The method of claim 1 , wherein identifying the object comprises:
Detecting objects included in the frame image to create a bounding box, comparing feature points in the bounding box to identify each object, and generating identification information for the object. How to create a custom video.

The method of claim 1, wherein the identification information
and at least one of identification (ID) of the objects, coordinate information of the bounding box, and reliability of an identification result of the object.

According to claim 1,
The custom video generation method for each object, characterized in that it further comprises the step of transmitting the custom video to a user terminal.

The method of claim 4, wherein the transmitting step
When a plurality of custom videos are created, the custom videos are arranged, and the custom videos are set to be simultaneously displayed on one screen and transmitted.

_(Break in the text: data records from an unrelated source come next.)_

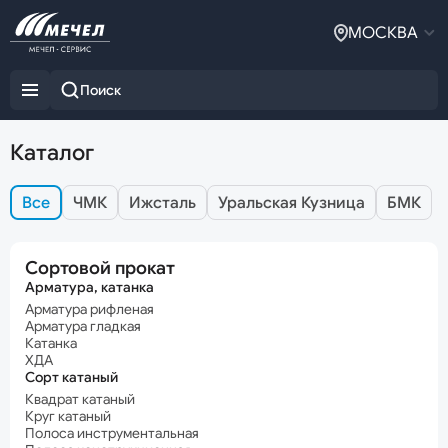
МОСКВА
Каталог
Все
ЧМК
Ижсталь
Уральская Кузница
БМК
Сортовой прокат
Арматура, катанка
Арматура рифленая
Арматура гладкая
Катанка
ХДА
Сорт катаный
Квадрат катаный
Круг катаный
Полоса инструментальная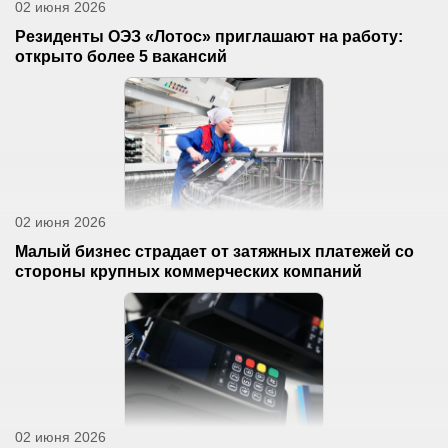
02 июня 2026
Резиденты ОЭЗ «Лотос» приглашают на работу:
открыто более 5 вакансий
02 июня 2026
Малый бизнес страдает от затяжных платежей со
стороны крупных коммерческих компаний
02 июня 2026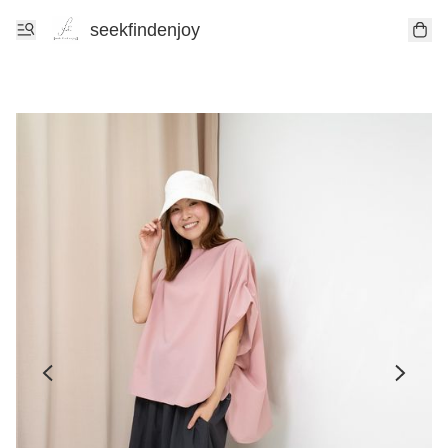
seekfindenjoy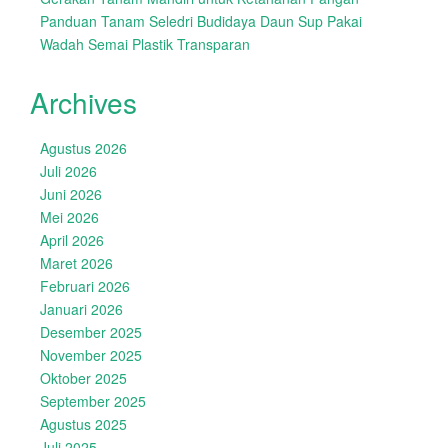
Panduan Tanam Seledri Budidaya Daun Sup Pakai
Wadah Semai Plastik Transparan
Archives
Agustus 2026
Juli 2026
Juni 2026
Mei 2026
April 2026
Maret 2026
Februari 2026
Januari 2026
Desember 2025
November 2025
Oktober 2025
September 2025
Agustus 2025
Juli 2025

The method of claim 4, wherein the transmitting step
When a selection input for any one of a plurality of objects is applied, the original video and a custom video of an object corresponding to the selection input are set to be simultaneously displayed and transmitted.

According to claim 1,
The original video includes a plurality of target videos in which the same objects are simultaneously photographed in different shooting environments,
Identifying the object
The method of generating a customized video for each object, characterized in that by synchronizing the target videos, extracting frame images of the same viewpoint, and identifying each object from the frame images.

8. The method of claim 7, wherein generating the cropped image
and generating cropped images corresponding to objects included in the frame images for each target video.

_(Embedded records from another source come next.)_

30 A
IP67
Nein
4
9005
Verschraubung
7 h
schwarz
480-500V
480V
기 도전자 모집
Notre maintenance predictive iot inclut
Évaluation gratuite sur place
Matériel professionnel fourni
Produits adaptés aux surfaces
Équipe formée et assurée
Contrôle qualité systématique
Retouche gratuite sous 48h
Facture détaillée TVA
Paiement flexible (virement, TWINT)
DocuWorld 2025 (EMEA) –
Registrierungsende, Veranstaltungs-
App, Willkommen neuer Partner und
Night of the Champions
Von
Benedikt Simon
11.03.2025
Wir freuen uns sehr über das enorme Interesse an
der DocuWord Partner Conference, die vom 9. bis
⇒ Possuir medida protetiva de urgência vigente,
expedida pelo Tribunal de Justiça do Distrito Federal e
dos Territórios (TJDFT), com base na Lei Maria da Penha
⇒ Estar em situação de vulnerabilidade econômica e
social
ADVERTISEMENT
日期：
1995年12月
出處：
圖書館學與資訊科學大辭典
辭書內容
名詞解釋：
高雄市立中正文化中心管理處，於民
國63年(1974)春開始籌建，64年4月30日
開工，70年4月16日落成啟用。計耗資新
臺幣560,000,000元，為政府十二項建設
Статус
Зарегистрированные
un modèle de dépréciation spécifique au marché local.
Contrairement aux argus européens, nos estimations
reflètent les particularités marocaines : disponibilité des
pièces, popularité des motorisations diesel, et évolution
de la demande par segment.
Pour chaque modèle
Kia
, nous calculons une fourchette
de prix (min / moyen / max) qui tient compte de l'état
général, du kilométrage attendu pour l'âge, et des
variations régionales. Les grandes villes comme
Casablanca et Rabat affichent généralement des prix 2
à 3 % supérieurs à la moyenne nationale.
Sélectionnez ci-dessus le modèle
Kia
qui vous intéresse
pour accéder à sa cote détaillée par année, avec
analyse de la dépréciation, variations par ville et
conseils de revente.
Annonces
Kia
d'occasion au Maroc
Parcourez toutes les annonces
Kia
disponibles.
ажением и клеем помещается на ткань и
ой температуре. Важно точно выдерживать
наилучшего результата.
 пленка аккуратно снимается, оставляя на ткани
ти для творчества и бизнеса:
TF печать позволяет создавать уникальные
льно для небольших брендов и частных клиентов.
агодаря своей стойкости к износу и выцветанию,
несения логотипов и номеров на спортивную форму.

8. The method of claim 7, wherein identifying the object comprises:
A method for creating custom videos for each object, characterized in that the target videos are synchronized based on the sound sources included in the target videos.

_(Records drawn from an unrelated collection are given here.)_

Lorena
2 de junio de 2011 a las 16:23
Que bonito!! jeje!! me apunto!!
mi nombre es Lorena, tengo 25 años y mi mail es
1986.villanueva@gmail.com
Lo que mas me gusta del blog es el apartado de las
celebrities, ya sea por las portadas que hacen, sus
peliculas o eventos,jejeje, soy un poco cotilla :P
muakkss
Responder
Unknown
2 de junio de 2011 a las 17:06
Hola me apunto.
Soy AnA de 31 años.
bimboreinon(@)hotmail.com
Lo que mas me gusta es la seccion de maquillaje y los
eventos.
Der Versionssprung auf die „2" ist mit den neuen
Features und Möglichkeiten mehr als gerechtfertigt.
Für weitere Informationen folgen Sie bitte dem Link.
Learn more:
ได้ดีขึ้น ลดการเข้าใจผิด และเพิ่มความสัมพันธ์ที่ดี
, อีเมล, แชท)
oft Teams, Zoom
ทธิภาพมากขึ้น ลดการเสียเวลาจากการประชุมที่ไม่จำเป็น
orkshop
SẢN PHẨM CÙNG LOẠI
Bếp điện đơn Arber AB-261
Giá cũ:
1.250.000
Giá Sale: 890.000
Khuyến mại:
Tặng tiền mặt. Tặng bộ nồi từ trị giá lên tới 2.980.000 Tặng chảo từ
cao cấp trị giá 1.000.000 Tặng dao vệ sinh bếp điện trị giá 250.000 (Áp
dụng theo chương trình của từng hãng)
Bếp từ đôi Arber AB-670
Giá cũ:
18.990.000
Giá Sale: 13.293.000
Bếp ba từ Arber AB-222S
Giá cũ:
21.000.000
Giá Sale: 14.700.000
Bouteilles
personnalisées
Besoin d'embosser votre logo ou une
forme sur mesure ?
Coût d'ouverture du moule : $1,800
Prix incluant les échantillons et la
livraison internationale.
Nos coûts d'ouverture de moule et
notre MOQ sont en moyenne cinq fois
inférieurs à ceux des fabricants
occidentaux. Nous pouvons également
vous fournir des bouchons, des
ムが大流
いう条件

The method of claim 8, wherein generating the customized video
The method of generating a customized video for each object, characterized in that by selecting a cropped image that satisfies a set condition among the cropped images generated for each target video, and generating a customized video for the object.

11. The method of claim 10, wherein the setting condition is
The method of generating a custom video for each object, comprising at least one of a size ratio occupied by the cropped image in the frame image, brightness of the cropped image, and whether or not image distortion occurs in the cropped image.

The method of claim 4, wherein the transmitting step
The method of generating a customized video for each object, characterized in that in the original video, a region corresponding to the customized video and a region not corresponding to the customized video are visually separated and displayed, and then transmitted.

13. The method of claim 12, wherein the transmitting step
In the original video, a region corresponding to the customized video is highlighted and an area not corresponding to the customized video is sound-translated.

The method of claim 4, wherein the transmitting step
If the resolution of the original video is equal to or greater than the set value, set the custom video to be displayed in a separate area distinct from the original video;
If the resolution of the original video is less than a set value, the customized video creation method for each object, characterized in that setting to visually distinguish and display the customized video within the original video.

A computer program stored in a medium in combination with hardware to execute the method of generating a custom video for each object of any one of claims 1 to 14.

an object identification unit that analyzes the original video and identifies at least one object appearing in each frame image included in the original video;
an image cropping unit that crops the objects from the frame image and generates cropped images corresponding to the respective objects; and
A service server comprising an editing unit that collects the cropped images for each object and creates a customized video for each object.